In an additional analysis from the randomized, double-blind, placebo-controlled trial described above, the incidence of pathologically confirmed colorectal cancer was the designated secondary outcome. A nested case-control study also determined baseline levels of serum 25-hydroxyvitamin D.
"Higher intake of calcium and vitamin D has been associated with a reduced risk of colorectal cancer in epidemiologic studies and polyp recurrence in polyp-prevention trials," write Jean Wactawski-Wende, PhD, and colleagues from the WHI Investigators. "However, randomized-trial evidence that calcium with vitamin D supplementation is beneficial in the primary prevention of colorectal cancer is lacking."
Invasive colorectal cancer developed in 168 women assigned to calcium plus vitamin D supplementation and in 154 women assigned to placebo (HR, 1.08; 95% CI, 0.86 - 1.34; P = .51). Tumor characteristics, frequency of colorectal-cancer screening, and abdominal symptoms were similar in both groups. There were no significant treatment interactions with baseline characteristics.
"Daily supplementation of calcium with vitamin D for seven years had no effect on the incidence of colorectal cancer among postmenopausal women," the authors write. "The long latency associated with the development of colorectal cancer, along with the seven-year duration of the trial, may have contributed to this null finding. Ongoing follow-up will assess the longer-term effect of this intervention."
Study limitations include high baseline intakes of calcium with vitamin D; calcium and vitamin D doses used may have been insufficient to demonstrate a protective effect; a high fraction of participants not fully adherent throughout the study; the protocol did not require participants to undergo bowel examinations; timing of administration of the intervention; and the length of follow-up.

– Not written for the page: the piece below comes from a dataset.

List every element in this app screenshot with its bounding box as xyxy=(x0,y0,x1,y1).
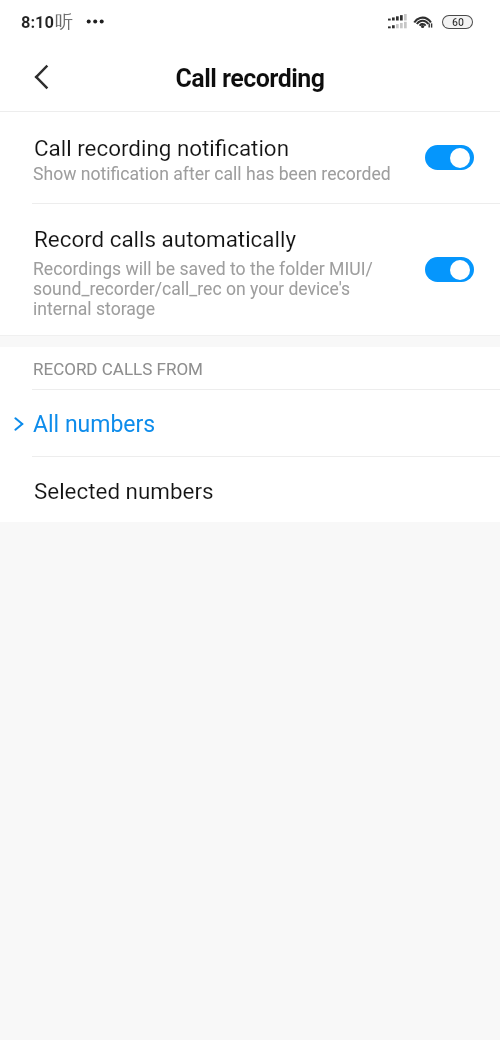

"These results do not provide support for the general use of calcium plus vitamin D supplementation to prevent colorectal cancer," the authors conclude.
In an accompanying editorial, Michele R. Forman, PhD, and Bernard Levin, MD, from the University of Texas M.D. Anderson Cancer Center in Houston, note the differences between women in this study and those in the Third National Health and Nutrition Examination Survey, and they recommend additional research.
"The conclusion of Wactawski-Wende et al. about the role of calcium plus vitamin D supplementation in the prevention of colorectal cancer needs to be interpreted in the light of the complexities of the WHI study and the probability that the doses of these substances may have been too low to achieve the desired effect," Drs. Forman and Levin write.
The editorialists have disclosed no relevant financial relationships.